Training Strategy: A robust distillation and alignment pipeline (Rubric-guided distillation + GRPO) that ensures score-severity consistency without requiring massive human-annotated continuous datasets.
Empirical Evidence: Demonstrated that binary models suffer significant performance drops (up to 19.2% F1 drop) when shifting strictness, while FlexGuard maintains high robustness.

4. Experimental Results

Performance on FlexBench

Robustness: FlexGuard achieved the highest Average F1 and Worst-Regime F1 across both prompt and response moderation.
Comparison:
- Qwen3Guard (SOTA binary model) dropped 19.2% in F1 when moving from Strict to Loose regimes on prompt moderation.
- FlexGuard (Calibrated) maintained an F1 of 78.26% in the Loose regime (compared to 83.99% in Strict), showing minimal degradation.
- FlexGuard outperformed the best baseline (Doubao-1.8) by 5.85% in average F1 for prompt moderation.

Performance on Public Benchmarks

Evaluated on standard benchmarks (ToxicChat, HarmBench, BeaverTails, etc.) using original binary labels.
FlexGuard achieved strong average performance (e.g., 88.32% average F1 on response moderation), often outperforming specialized baselines despite training on fewer data sources.

Ablation Studies

Continuous Scoring: Moving from binary SFT to continuous score SFT improved robustness.
Rubric Distillation: Using rubric-guided LLM scores significantly outperformed simple Beta-distribution soft targets.
Calibration: Label-consistent calibration further improved performance, especially in loose regimes.
GRPO: The reinforcement learning stage provided the largest gains, proving that optimizing for score regression is critical for severity alignment.
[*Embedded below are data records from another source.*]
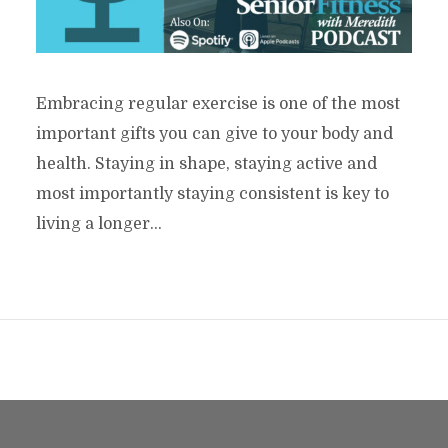
Embracing regular exercise is one of the most
important gifts you can give to your body and
health. Staying in shape, staying active and
most importantly staying consistent is key to
living a longer...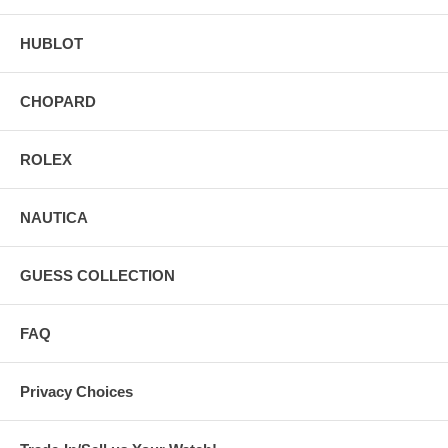
HUBLOT
CHOPARD
ROLEX
NAUTICA
GUESS COLLECTION
FAQ
Privacy Choices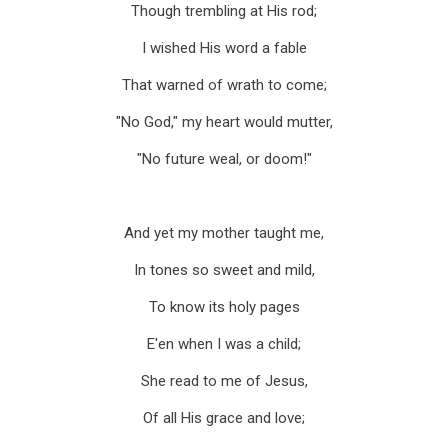
Though trembling at His rod;
I wished His word a fable
That warned of wrath to come;
"No God," my heart would mutter,
"No future weal, or doom!"
And yet my mother taught me,
In tones so sweet and mild,
To know its holy pages
E'en when I was a child;
She read to me of Jesus,
Of all His grace and love;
5. Significance and Impact

Practical Deployment: FlexGuard solves a critical industry pain point: the need to deploy a single model that can satisfy diverse and changing safety policies without retraining.
Beyond Binary: It shifts the paradigm from "Safe/Unsafe" to "Risk Severity," providing a more nuanced and interpretable safety signal.
Reproducibility: The authors released the source code, data (FlexBench), and model checkpoints to facilitate further research in adaptive safety.
Ethical Considerations: The paper acknowledges dual-use risks (e.g., using the model to probe boundaries for evasion) and suggests safeguards like rate limiting and human oversight. It also highlights the subjectivity of harm definitions across cultures.

In conclusion, FlexGuard represents a significant step forward in making LLM safety systems flexible, robust, and adaptable to the complex, shifting landscape of real-world content moderation requirements.